The Left has used its usual fearmongering tactics to try and spook Republicans out of repealing Obamacare. One tactic involves claiming that repealing Obamacare will exacerbate America's opioid crisis. However, there is data suggesting that the Obamacare actually worsened the opioid crisis.
Here is a Twitter thread providing the following data:
The Spotted Toad account also argued in a blog post that the higher overdose rates in counties that embraced Obamacare isn't due to economic hardship because there hasn't been the same spike in alcohol-related and suicides that would be expected to occur if the root of the problem were economic. In another blog post, the Spotted Toad account argues that what is causing the opioid epidemic is that young people being forced onto insurance – including Medicaid – has opened the door for them to obtain prescriptions to opioid prescriptions.
Buttressing Spotted Toad's theory is this report showing how Medicaid flooded various New York counties with prescriptions that led to opioid abuse:
An exclusive review of Medicaid prescription drug data found oxycodone painkillers flooded into New York from 2012 to 2014, including 8.8 million pills in Westchester, Rockland and Putnam counties alone, enough for six pain pills for every man, woman and child in the Lower Hudson Valley.
Strikingly, taxpayers funded much of the flow of drugs, covering millions of dollars in Medicaid payments. These pain pills hooked many New Yorkers and started some down the path to heroin, the chemically similar street drug being smuggled into the U.S. in record amounts by Mexican drug cartels.
Statewide, the number of pills paid for just from Medicaid reached 251 million during that same period, enough for 13 pain pills for every New Yorker.
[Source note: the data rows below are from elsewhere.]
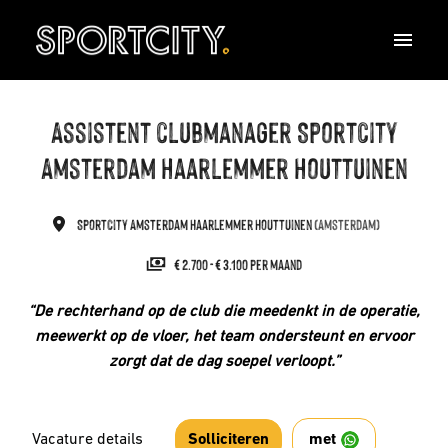
Overslaan
naar
Homepagina
content
Assistent clubmanager SportCity
Amsterdam Haarlemmer Houttuinen
SportCity Amsterdam Haarlemmer Houttuinen
(
Amsterdam
)
€ 2.700 - € 3.100 per maand
“De rechterhand op de club die meedenkt in de operatie,
meewerkt op de vloer, het team ondersteunt en ervoor
zorgt dat de dag soepel verloopt.”
Vacature details
met
Solliciteren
The price tag for taxpayers? More than $1 billion based on a review of pain-pill reimbursement rates.
“It’s not just a public health issue. There is a financial impact which would suggest that states should be much more aggressive in their use of this database," said Dr. Andrew Kolodny, executive director of Physicians for Responsible Opioid Prescribing.
It is difficult to determine exactly how many pills were prescribed, or how much they cost taxpayers, because the narcotic bureau withheld many details, citing privacy and public safety laws.
Additionally, according to Time, under Obamacare, the Centers for Medicare and Medicaid Services (CMS) distributed Medicare hospital payments based on patient-satisfaction surveys that asked patients if they were satisfied with how the hospital managed their pain. UC Davis health policy fellow Dr. Nick Sawyer told Time that it's difficult to keep patients satisfied with pain management "without a narcotic."
"This policy is leading to ongoing opioid abuse," Sawyer said.
The Daily Wire's Frank Camp has explained how the opioid crisis is directly tied to unnecessary opioid prescriptions. The evidence does suggest that Obamacare's intentions to get more people insured has had the unfortunate side effect of creating a pipeline for people to obtain such prescriptions that are fueling the crisis.
Therefore, repealing Obamacare will be a crucial step in stemming the opioid epidemic.